What you should do.
Find the line below with "MKF3JJ3411LBL" and the line with "28 Mai | 2024". Output exactly those lines and everything between them, leaving out the pictures.

Provided information.
::::

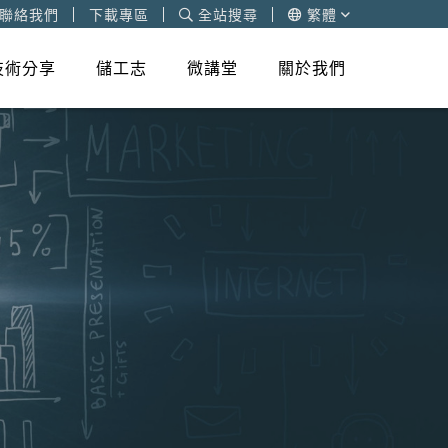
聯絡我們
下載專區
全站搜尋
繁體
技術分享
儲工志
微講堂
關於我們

::::

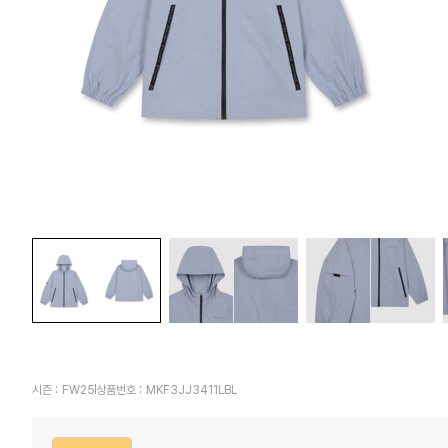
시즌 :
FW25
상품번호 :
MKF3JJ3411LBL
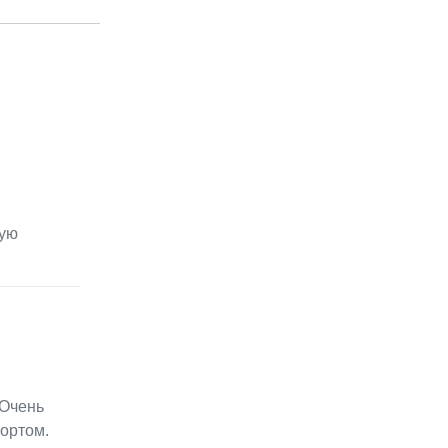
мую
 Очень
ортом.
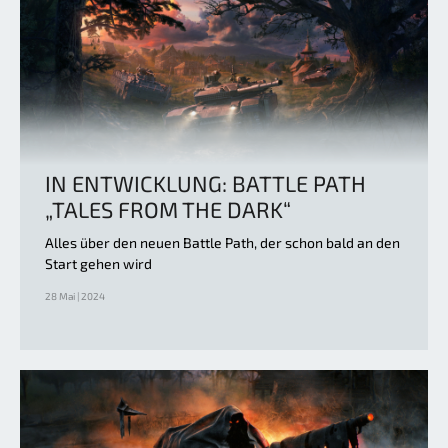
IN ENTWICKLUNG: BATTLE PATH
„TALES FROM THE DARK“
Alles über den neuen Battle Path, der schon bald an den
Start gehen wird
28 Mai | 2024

::::

Exercise response.
MKF3JJ3411LBL
мую
 Очень
ортом.
IN ENTWICKLUNG: BATTLE PATH
„TALES FROM THE DARK“
Alles über den neuen Battle Path, der schon bald an den
Start gehen wird
28 Mai | 2024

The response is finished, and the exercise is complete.